- _Supplied data_
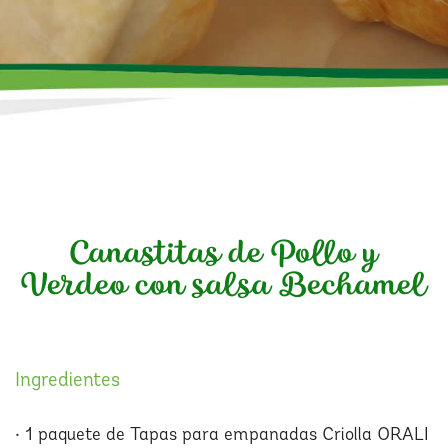
Canastitas de Pollo y
Verdeo con salsa Bechamel
Ingredientes
• 1 paquete de Tapas para empanadas Criolla ORALI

- _Exercise directions_
All lines from the one with "Ingredientes" through the final line of the listing above are to be restated word for word; the lines before it are left out.

- _Exercise answer_
Ingredientes
• 1 paquete de Tapas para empanadas Criolla ORALI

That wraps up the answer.